I was going to be a painter. I was pretty good, too. I could paint a gorgeous still life and an arresting portrait. I even sold quite a few paintings but only the ones I didn't think were quite done yet. Nobody seemed interested in my finished paintings, just the unfinished versions.

In most of my painting classes, the professors would watch my progress happily, as we spent day after day working on the same canvas. Until, one day, they would throw up their hands and say, "What are you DOING?! You ruined it!"

What I didn't know was that I had to stop, had to let the flaws be the flaws that made the pictures interesting, let the quirks be beautiful and striking on their own.

But it's hard to let go of something when you've put so much work into it.

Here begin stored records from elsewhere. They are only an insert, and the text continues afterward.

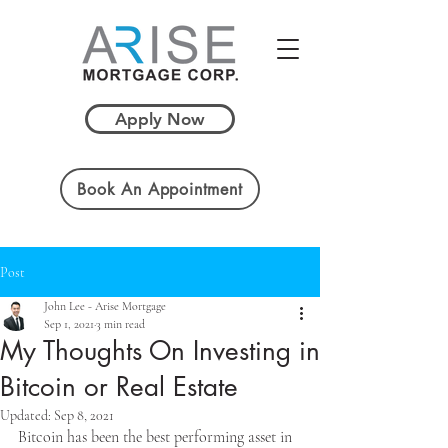
Apply Now
Book An Appointment
Post
John Lee - Arise Mortgage
Sep 1, 2021
3 min read
My Thoughts On Investing in
Bitcoin or Real Estate
Updated:
Sep 8, 2021
Bitcoin has been the best performing asset in 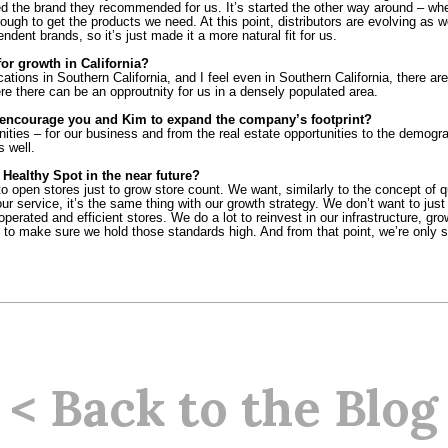
ted the brand they recommended for us. It’s started the other way around – whe
ugh to get the products we need. At this point, distributors are evolving as w
dent brands, so it’s just made it a more natural fit for us.
or growth in California?
locations in Southern California, and I feel even in Southern California, there a
e there can be an opproutnity for us in a densely populated area.
encourage you and Kim to expand the company’s footprint?
nities – for our business and from the real estate opportunities to the demogra
s well.
Healthy Spot in the near future?
 open stores just to grow store count. We want, similarly to the concept of qua
r service, it’s the same thing with our growth strategy. We don’t want to just
operated and efficient stores. We do a lot to reinvest in our infrastructure, gro
to make sure we hold those standards high. And from that point, we’re only set
< Back to the Blog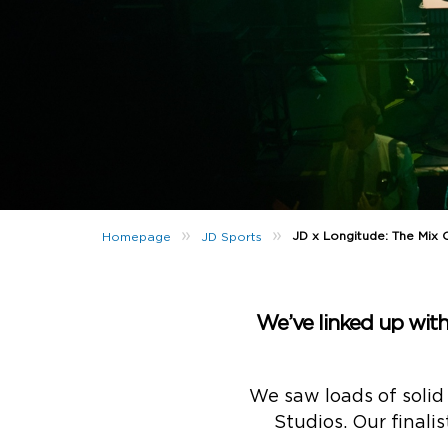
»
»
JD x Longitude: The Mix 
Homepage
JD Sports
We’ve linked up with
We saw loads of solid
Studios. Our finali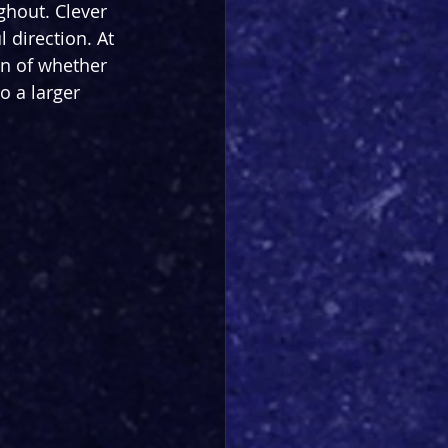
ghout. Clever 
 direction. At 
on of whether 
o a larger 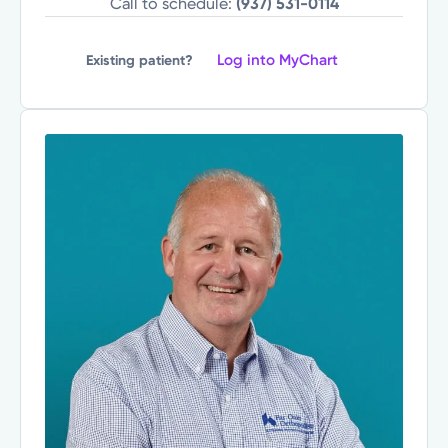
Call to schedule:
(937) 531-0114
Log into MyChart
Existing patient?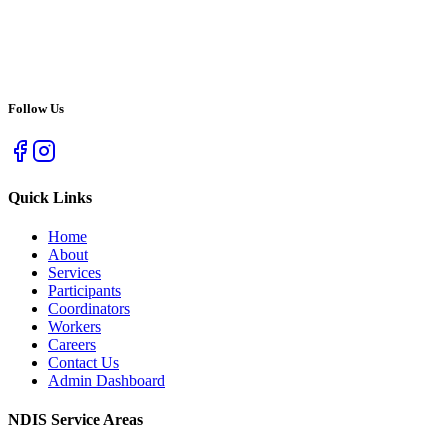
Follow Us
Quick Links
Home
About
Services
Participants
Coordinators
Workers
Careers
Contact Us
Admin Dashboard
NDIS Service Areas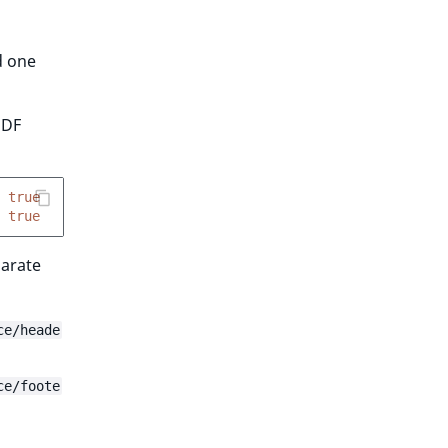
d one
PDF
true
true
parate
ce/heade
ce/foote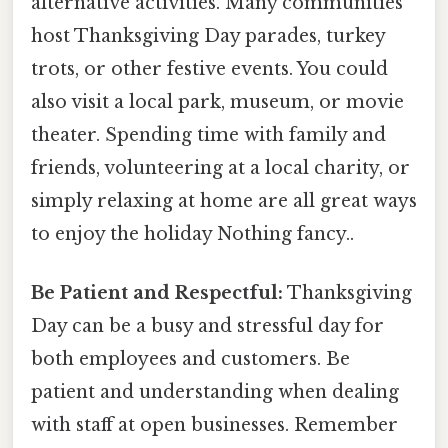
alternative activities. Many communities
host Thanksgiving Day parades, turkey
trots, or other festive events. You could
also visit a local park, museum, or movie
theater. Spending time with family and
friends, volunteering at a local charity, or
simply relaxing at home are all great ways
to enjoy the holiday Nothing fancy..
Be Patient and Respectful:
Thanksgiving
Day can be a busy and stressful day for
both employees and customers. Be
patient and understanding when dealing
with staff at open businesses. Remember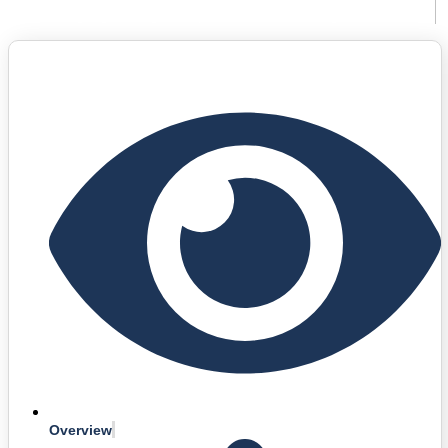
Languages: English, Spanish, Italian, Portuguese
Overview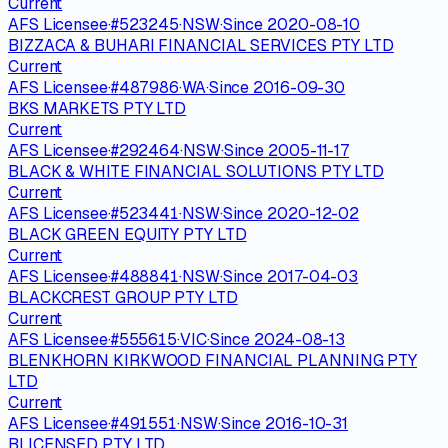
Current
AFS Licensee
·
#
523245
·
NSW
·
Since
2020-08-10
BIZZACA & BUHARI FINANCIAL SERVICES PTY LTD
Current
AFS Licensee
·
#
487986
·
WA
·
Since
2016-09-30
BKS MARKETS PTY LTD
Current
AFS Licensee
·
#
292464
·
NSW
·
Since
2005-11-17
BLACK & WHITE FINANCIAL SOLUTIONS PTY LTD
Current
AFS Licensee
·
#
523441
·
NSW
·
Since
2020-12-02
BLACK GREEN EQUITY PTY LTD
Current
AFS Licensee
·
#
488841
·
NSW
·
Since
2017-04-03
BLACKCREST GROUP PTY LTD
Current
AFS Licensee
·
#
555615
·
VIC
·
Since
2024-08-13
BLENKHORN KIRKWOOD FINANCIAL PLANNING PTY
LTD
Current
AFS Licensee
·
#
491551
·
NSW
·
Since
2016-10-31
BLICENSED PTY LTD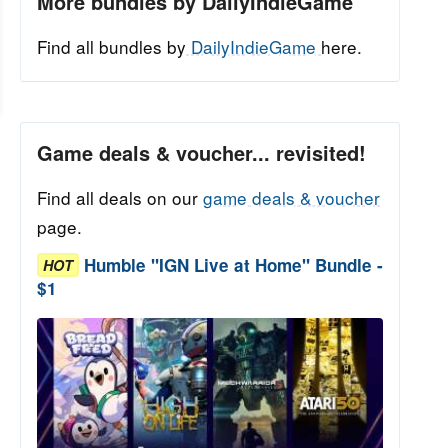
More bundles by DailyIndieGame
Find all bundles by
DailyIndieGame
here.
Game deals & voucher... revisited!
Find all deals on our
game deals & voucher
page.
Humble "IGN Live at Home" Bundle -
HOT
$1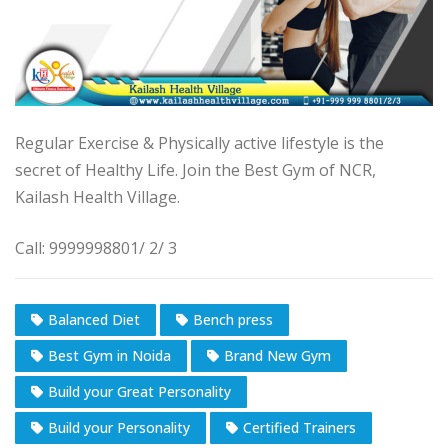
Regular Exercise & Physically active lifestyle is the
secret of Healthy Life. Join the Best Gym of NCR,
Kailash Health Village.
Call: 9999998801/ 2/ 3
Balanced Diet
Bench press
Best Gym in Noida
Brand New Gym
Build your Great Personality
Build your Personality
Certified Trainers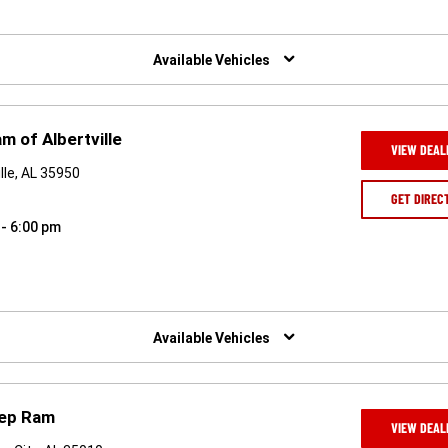
Available Vehicles
m of Albertville
VIEW DEAL
lle, AL 35950
GET DIREC
 - 6:00 pm
Available Vehicles
eep Ram
VIEW DEAL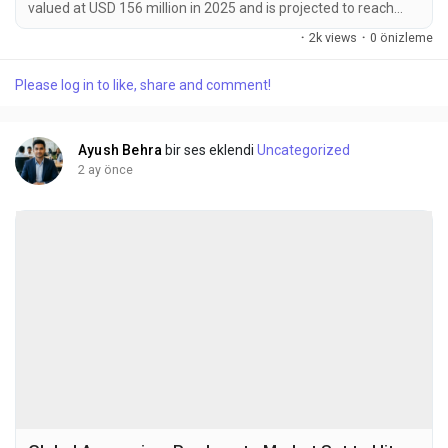
valued at USD 156 million in 2025 and is projected to reach
USD 245 million by 2034, exhibiting a CAGR of 6.6% during the
·
2k views
·
0 önizleme
forecast period. MLCC (Multi-Layer Ceramic Capacitor)
electronic ceramic materials are specialized dielectric
Please log in to like, share and comment!
substances essential for manufacturing multilayer ceramic
capacitors. These materials are predominantly...
Ayush Behra
bir ses eklendi
Uncategorized
2 ay önce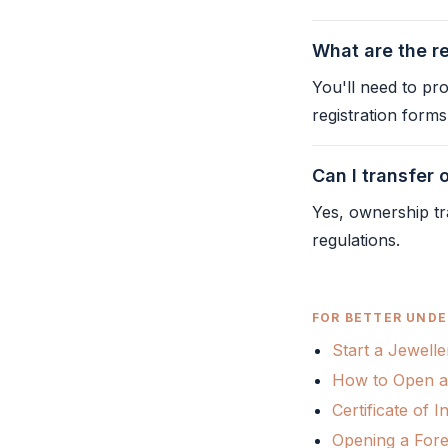
What are the r
You'll need to pr
registration form
Can I transfer
Yes, ownership tr
regulations.
FOR BETTER UNDE
Start a Jewelle
How to Open a
Certificate of
Opening a Fore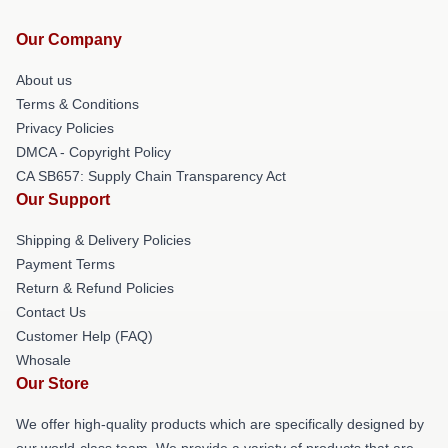
Our Company
About us
Terms & Conditions
Privacy Policies
DMCA - Copyright Policy
CA SB657: Supply Chain Transparency Act
Our Support
Shipping & Delivery Policies
Payment Terms
Return & Refund Policies
Contact Us
Customer Help (FAQ)
Whosale
Our Store
We offer high-quality products which are specifically designed by
our world-class team. We provide a variety of products that are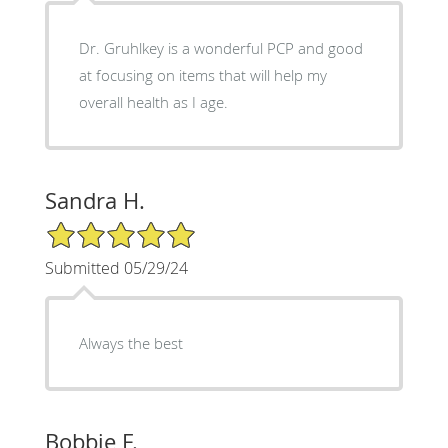
Dr. Gruhlkey is a wonderful PCP and good
at focusing on items that will help my
overall health as I age.
Sandra H.
5/5 Star Rating
Submitted 05/29/24
Always the best
Bobbie F.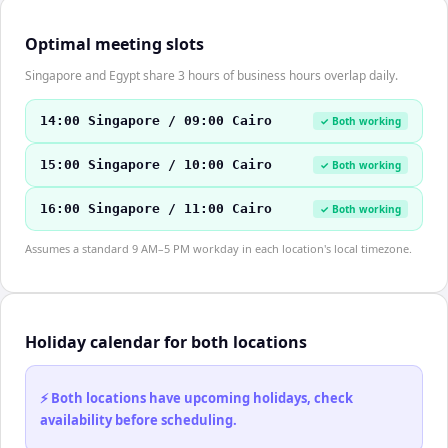
Optimal meeting slots
Singapore and Egypt share 3 hours of business hours overlap daily.
14:00 Singapore / 09:00 Cairo
✓ Both working
15:00 Singapore / 10:00 Cairo
✓ Both working
16:00 Singapore / 11:00 Cairo
✓ Both working
Assumes a standard 9 AM–5 PM workday in each location's local timezone.
Holiday calendar for both locations
⚡ Both locations have upcoming holidays, check
availability before scheduling.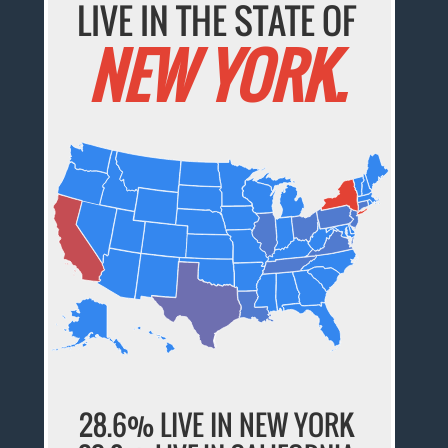
LIVE IN THE STATE OF
NEW YORK.
28.6% LIVE IN NEW YORK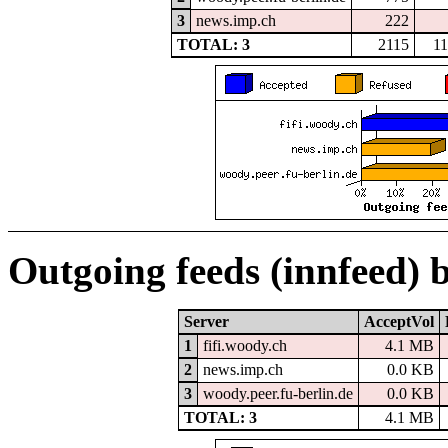
3
news.imp.ch
222
TOTAL: 3
2115
1
Outgoing feeds (innfeed) 
Server
AcceptVol
1
fifi.woody.ch
4.1 MB
2
news.imp.ch
0.0 KB
3
woody.peer.fu-berlin.de
0.0 KB
TOTAL: 3
4.1 MB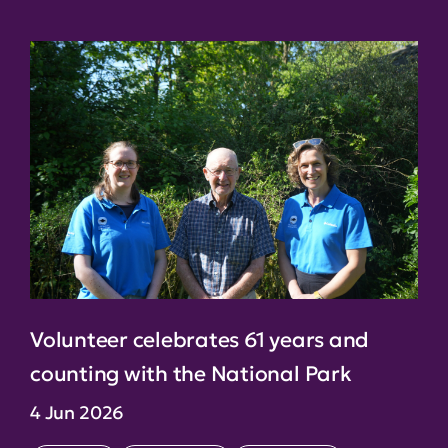
Volunteer celebrates 61 years and
counting with the National Park
4 Jun 2026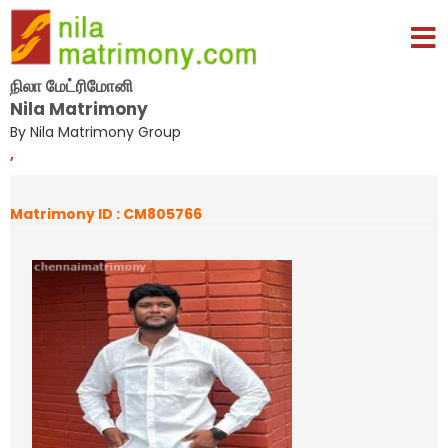
நிலா மேட்ரிமோனி
Nila Matrimony
By Nila Matrimony Group
,
Matrimony ID : CM805766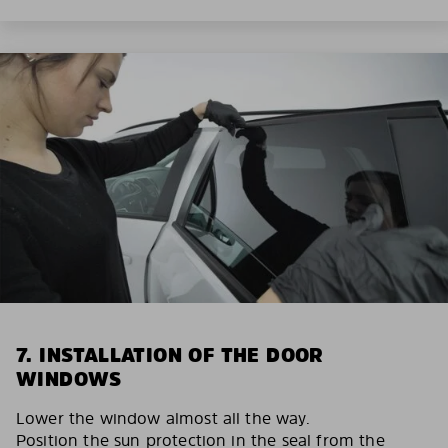
7. INSTALLATION OF THE DOOR
WINDOWS
Lower the window almost all the way.
Position the sun protection in the seal from the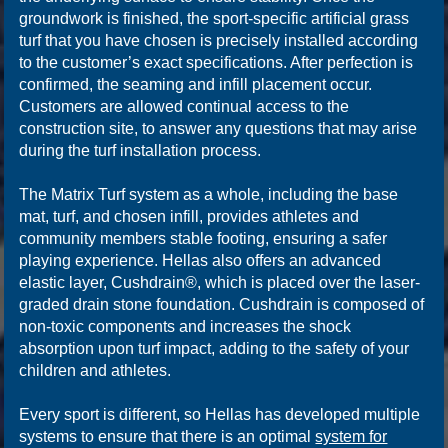
groundwork is finished, the sport-specific artificial grass
turf that you have chosen is precisely installed according
to the customer’s exact specifications. After perfection is
confirmed, the seaming and infill placement occur.
Customers are allowed continual access to the
construction site, to answer any questions that may arise
during the turf installation process.
The Matrix Turf system as a whole, including the base
mat, turf, and chosen infill, provides athletes and
community members stable footing, ensuring a safer
playing experience. Hellas also offers an advanced
elastic layer, Cushdrain®, which is placed over the laser-
graded drain stone foundation. Cushdrain is composed of
non-toxic components and increases the shock
absorption upon turf impact, adding to the safety of your
children and athletes.
Every sport is different, so Hellas has developed multiple
systems to ensure that there is an optimal
system for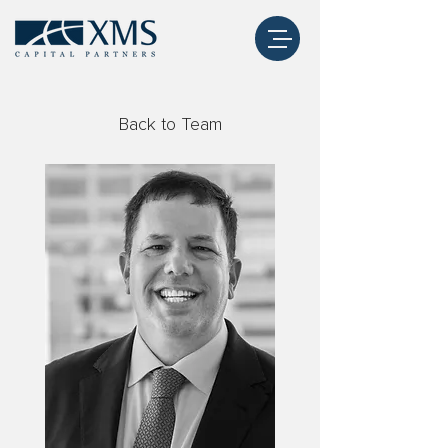
Back to Team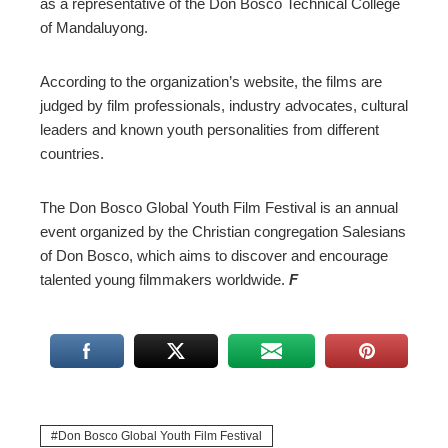
as a representative of the Don Bosco Technical College
of Mandaluyong.
According to the organization’s website, the films are
judged by film professionals, industry advocates, cultural
leaders and known youth personalities from different
countries.
The Don Bosco Global Youth Film Festival is an annual
event organized by the Christian congregation Salesians
of Don Bosco, which aims to discover and encourage
talented young filmmakers worldwide.
F
Don Bosco Global Youth Film Festival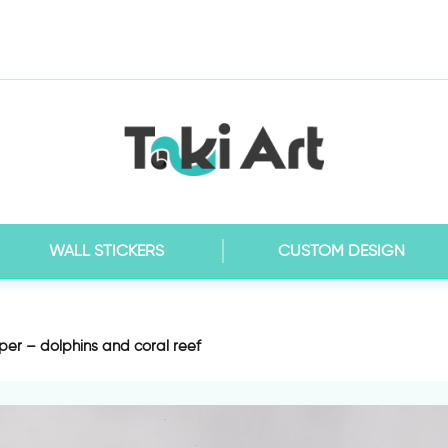
WALL STICKERS
CUSTOM DESIGN
er – dolphins and coral reef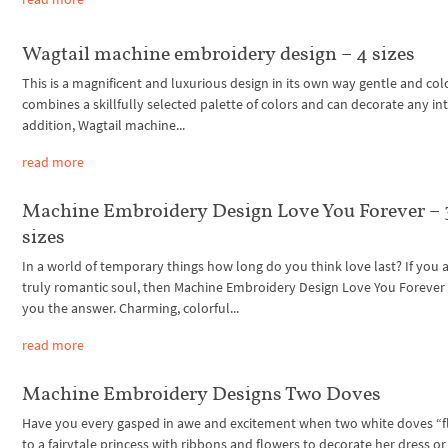
Wagtail machine embroidery design – 4 sizes
This is a magnificent and luxurious design in its own way gentle and color
combines a skillfully selected palette of colors and can decorate any inte
addition, Wagtail machine...
read more
Machine Embroidery Design Love You Forever – 
sizes
In a world of temporary things how long do you think love last? If you a
truly romantic soul, then Machine Embroidery Design Love You Forever w
you the answer. Charming, colorful...
read more
Machine Embroidery Designs Two Doves
Have you every gasped in awe and excitement when two white doves “f
to a fairytale princess with ribbons and flowers to decorate her dress or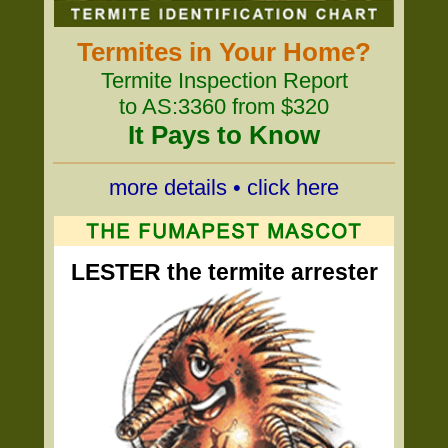
Termites in Your Home?
Termite Inspection Report
to AS:3360 from $320
It Pays to Know
more details • click here
LESTER the termite arrester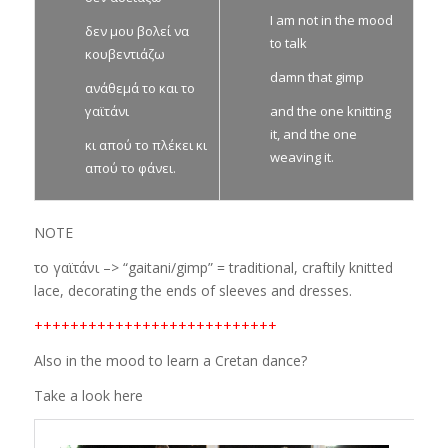
I am not in the mood
δεν μου βολεί να
to talk
κουβεντιάζω
damn that gimp
ανάθεμά το και το
γαϊτάνι
and the one knitting
it, and the one
κι απού το πλέκει κι
weaving it.
απού το φάνει.
NOTE
το γαϊτάνι –> “gaitani/gimp” = traditional, craftily knitted
lace, decorating the ends of sleeves and dresses.
+++++++++++++++++++++++++++
Also in the mood to learn a Cretan dance?
Take a look here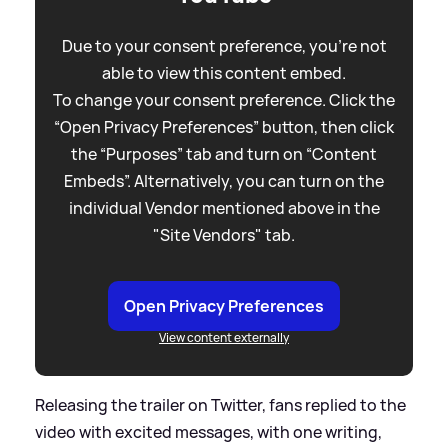
Due to your consent preference, you're not
able to view this content embed.
To change your consent preference. Click the
“Open Privacy Preferences” button, then click
the “Purposes” tab and turn on “Content
Embeds”. Alternatively, you can turn on the
individual Vendor mentioned above in the
"Site Vendors" tab.
Open Privacy Preferences
View content externally
Releasing the trailer on Twitter, fans replied to the
video with excited messages, with one writing,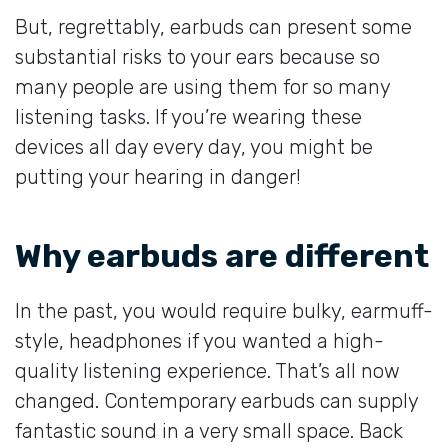
But, regrettably, earbuds can present some
substantial risks to your ears because so
many people are using them for so many
listening tasks. If you’re wearing these
devices all day every day, you might be
putting your hearing in danger!
Why earbuds are different
In the past, you would require bulky, earmuff-
style, headphones if you wanted a high-
quality listening experience. That’s all now
changed. Contemporary earbuds can supply
fantastic sound in a very small space. Back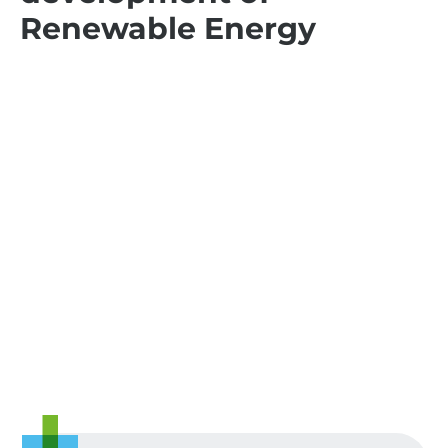
Renewable Energy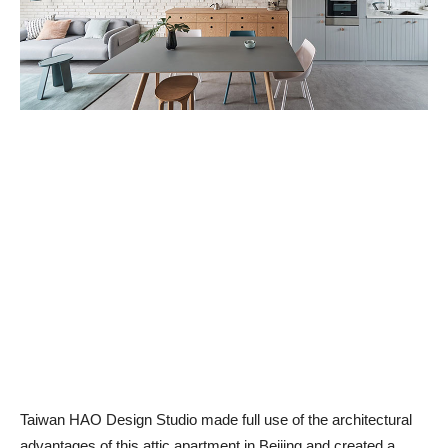
Taiwan HAO Design Studio made full use of the architectural
advantages of this attic apartment in Beijing and created a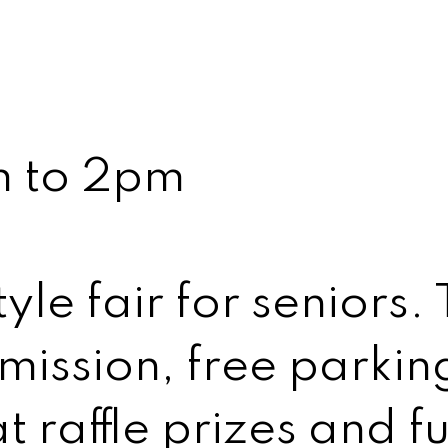
m to 2pm
yle fair for seniors.
mission, free parkin
t raffle prizes and f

Relationships are like those paintings. You spend so much time, so much physical and emotional energy, trying to make them work. Trying to make them perfect. To work on the flaws and the inconsistencies, until you have something indisputably beautiful.

And every time you fix something that wasn't quite right, you find something else. And sometimes, that something else is unfixable. Sometimes, the only thing you can do is paint over your whole canvas and start over.

The more work you put into a relationship, the more it seems like you have to stick it out. As though the fact that you spent months or years trying to make something broken work was a binding agreement to keep doing it until everything worked.


But relationships aren't like that. They're like cars, or computers, or paintings. If you replace the broken bits, realign the components, and even get a second pair of eyes on the thing every once in a while, that doesn't mean it's ever going to be better. All it means is that you're wasting your time trying to make it so, when you could have picked up a sketch book and started over again. And it's never too late to do that.

There's one thing you need when it comes to finding a relationship that isn't a lemon, and it's the same thing you need when painting in oils: Patience. You need to stop and step back and look objectively at your life, yourself, or your painting, and know that somebody is going to come along who sees that it's perfect the way it is: Unfinished, kind of messy, but beautiful and unique.

You need to find in yourself the wisdom and the patience to wait for the relationship you deserve, rather than trying to turn a bad relationship into one that's good enough.

Letting go of a crappy relationship is hard. It's painful to think about, because you're abandoning your unfinished work. You're admitting you poured love and optimism and so much effort into something that didn't work out in the end.


But when the right relationship comes along, you know. It's easy to look at it and say, "This is messy and this is unfinished but it makes ME happy, and it's easy to be a part of it."

It won't be a never-ending parade of corrections and apologies; it won't be you making excuses for why you're not happy, why you're not fulfilled; it won't be frustration peppered with moments of happiness.

It will be happiness, dotted with bits of the annoyances of another person's unfinished life. 

And it will be beautiful.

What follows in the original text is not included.